Recovery And Retries
Recovery keeps operation work from getting stuck when a worker, provider, or container path does not finish cleanly.
How To Use This Page
- Check whether an operation is still waiting before retrying manually.
- Use terminal status and recent events to decide whether a retry is safe.
- Expect recovery to ignore stale results once newer durable state exists.
Status And Event Map
Operation statuses: queued, running, waiting, blocked, completed, failed, canceled.

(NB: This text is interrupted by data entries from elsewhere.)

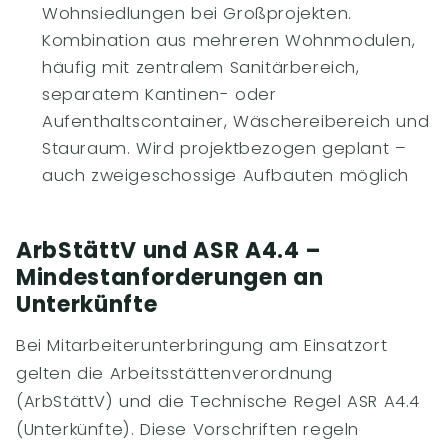
Wohnsiedlungen bei Großprojekten.
Kombination aus mehreren Wohnmodulen,
häufig mit zentralem Sanitärbereich,
separatem Kantinen- oder
Aufenthaltscontainer, Wäschereibereich und
Stauraum. Wird projektbezogen geplant –
auch zweigeschossige Aufbauten möglich
ArbStättV und ASR A4.4 –
Mindestanforderungen an
Unterkünfte
Bei Mitarbeiterunterbringung am Einsatzort
gelten die Arbeitsstättenverordnung
(ArbStättV) und die Technische Regel ASR A4.4
(Unterkünfte). Diese Vorschriften regeln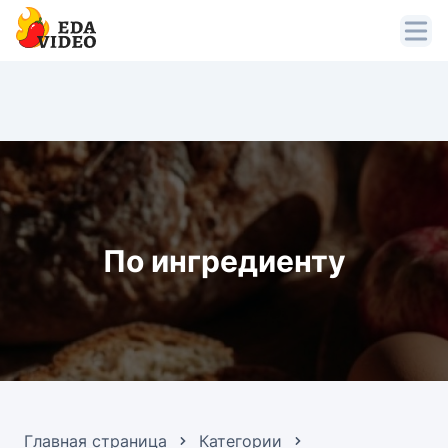
По ингредиенту
Главная страница
Категории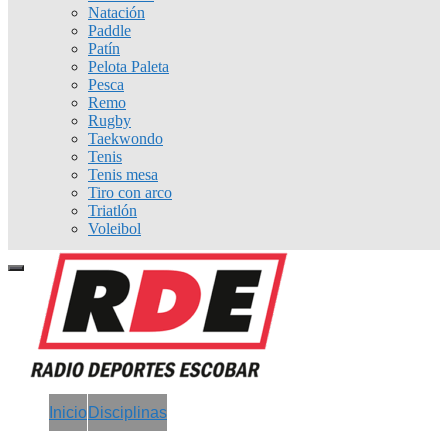
Natación
Paddle
Patín
Pelota Paleta
Pesca
Remo
Rugby
Taekwondo
Tenis
Tenis mesa
Tiro con arco
Triatlón
Voleibol
Inicio
Disciplinas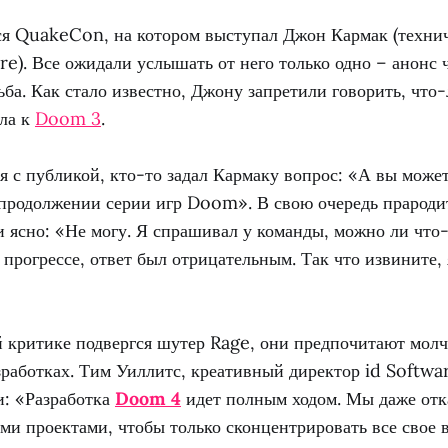
ся QuakeCon, на котором выступал Джон Кармак (техни
re). Все ожидали услышать от него только одно – анонс 
ба. Как стало известно, Джону запретили говорить, что-
ела к
Doom 3
.
 с публикой, кто-то задал Кармаку вопрос: «А вы может
о продолжении серии игр Doom». В свою очередь прароди
и ясно: «Не могу. Я спрашивал у команды, можно ли что
прогрессе, ответ был отрицательным. Так что извините, 
й критике подвергся шутер Rage, они предпочитают молч
работках. Тим Уиллитс, креативный директор id Softwa
и: «Разработка
Doom 4
идет полным ходом. Мы даже отк
ми проектами, чтобы только сконцентрировать все свое 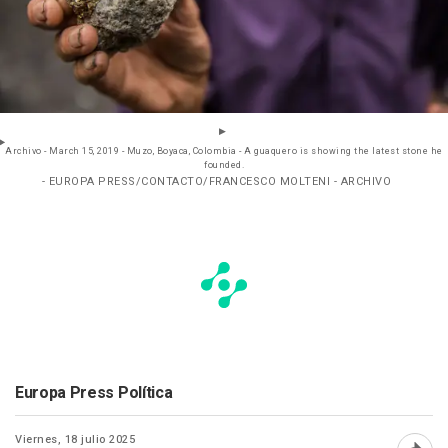
Archivo - March 15, 2019 - Muzo, Boyaca, Colombia - A guaquero is showing the latest stone he
founded.
- EUROPA PRESS/CONTACTO/FRANCESCO MOLTENI - ARCHIVO
Europa Press Política
Viernes, 18 julio 2025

| Status | What It Means | User Review |
|---|---|---|
| queued | Work has been accepted but has not started. | Wait for the timeline to move or check queue health. |
| running | A bot, tool, provider, or container is actively working. | Review progress events before retrying. |
| waiting | The operation is waiting on a callback, schedule, user action, or follow-up turn. | Check what dependency is named in the timeline. |
| blocked | Work intentionally stopped until a person or external condition changes. | Read the blocking reason before taking action. |
| completed | Work reached a successful terminal state. | Inspect produced artifacts, blobs, links, or messages. |
| failed | Work reached an error terminal state. | Capture the failing step, visible error, and affected refs. |
| canceled | Work was stopped before completion. | Confirm whether a replacement operation exists. |
Review Checklist
- Start from the operation or artifact visible in the app.
- Follow events in timestamp order.
- Open produced artifacts or blobs before sharing conclusions.
- Capture status, route, artifact, operation, and visible error details when escalating.
Media To Add
- Timeline: failed callback, recovery wake, retried work, and final status. It helps support teams distinguish safe retry from duplicate work. Source: test operation recovery case.